On the direction and root of phylogenetic trees

When I see a phylogenetic tree (also known as an evolutionary tree), I always wonder why do we believe that those branches, trunk and the root which anchors it, are correct. I ask myself why is it assumed that the mutation took place in one direction and not the other. And this trivial question is fundamental because the branches open up from other branches based on the differences between the DNA as you move along them.

Below is a very simple example of what I mean. Imagine we reach a planet, and come across a species whose DNA is sequenced and reveals the folowing genes: A, B and C.

We then take a sample of individuals, and sequence their genome. The nine individuals in our sample come from different continents and the "order" of the genes is different in each individual:


We assume that mutations take place at random so a B can spontaneously mutate into C or A, an A into B or C and a C into A or B. So, a group of scientists after looking at the genomes assumes that AAAAA is the oldest group of that species and that the other populations are the result of mutations that modified the original genome. They build tree (1) shown below.
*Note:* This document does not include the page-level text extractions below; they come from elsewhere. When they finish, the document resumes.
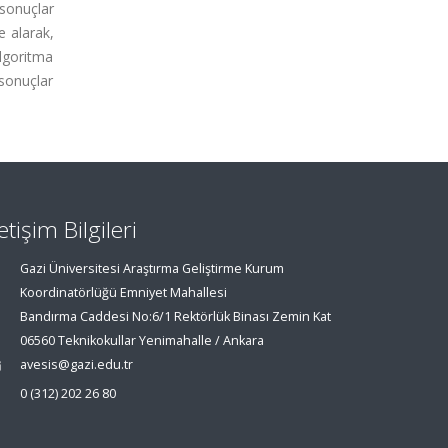
sonuçlar
e alarak,
lgoritma
 sonuçlar
letişim Bilgileri
Gazi Üniversitesi Araştırma Geliştirme Kurum
Koordinatörlüğü Emniyet Mahallesi
Bandırma Caddesi No:6/1 Rektörlük Binası Zemin Kat
06560 Teknikokullar Yenimahalle / Ankara
avesis@gazi.edu.tr
0 (312) 202 26 80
The most distant population is the one with the BABAB genome.

The red arrow marks the "founding" population and the green arrow the "newest" group, descended from them.

But another group of scientist based on some ancient remains and other assumptions, says "No, the original population is not AAAAA, it is the people carrying the BABAB genes" (exactly the opposite to what the first group of scientists have proposed and proven in Tree (1).

The second group builds Tree 2, where as we can see (the green arrow shows the original population and the red one shows us where they place the population AAAAA. For this second group of scholars, populations AACAB and CACAA are the "most recent" populations. The tree below shows the mutated gene in red:

Two different trees built from the same genome samples. Copyright © 2018 by Austin Whittall

The scholars could then identify haplogroups where the A to C or the B to A mutation marks a haplogroup and theorize on how these haplogroups evolved one from the other... Does this sound familiar? Yes, it is how the mtDNA and the Y chromosome DNA haplogroups were created -by adopting certain mutations as key indicators for branches and defining that it took place in a certain way (in our DNA, for instance, an aadenine (A) switch for a cytosine (C) may mark a haplogroup. A for C but, we could also -as in our thoretical planet imagine that the C switched for an A and that the supposed parent genome is actually the child and not the other way round.

Thus the "new" American genomes could actually be the oldest and the African ones the youngest (like switching from tree 1 to 2 above).

This is of course an oversimplification, but we do have the DNA of Neanderthals, Denisovans, Homo sapiens from different sites around the world, and anchors from our ape relatives, the chimps. But often, when I look at the sequences (CGACGGAATACG... and so on - see this image below (from Nature where a standard human sequence -top row "Reference"- is compared to Neandertal sequences in the bottom two rows), I wonder how true and accurate are our "reconstructions". Which base mutated first, which later?...

And also See this image, which compares Denisovan, Neandertal and some apes and monkeys.

Trees are created by computer programs that use "assumptions" and theoretical considerations built into them by the scientists that programmed them. They supposedly work using statistically sound calculations, which are so complex that I doubt anyone can verify them without the help of computer software... so maybe some bias is built into them, for instance assuming that AAAAA is the "original" genome in our distant planet, or here, assuming that the DNA of an African is "older" than that of an Amerindian...

I don't believe in snake oil, but I do believe that we should look at facts with open eyes (like the two trees that can be built using those nine sequences in our distant planet. Same data different conclusions) and not be biased by a prejudice (prejudice = Pre Judgement, we use the data to prove what we believe to be true, not to prove the facts...).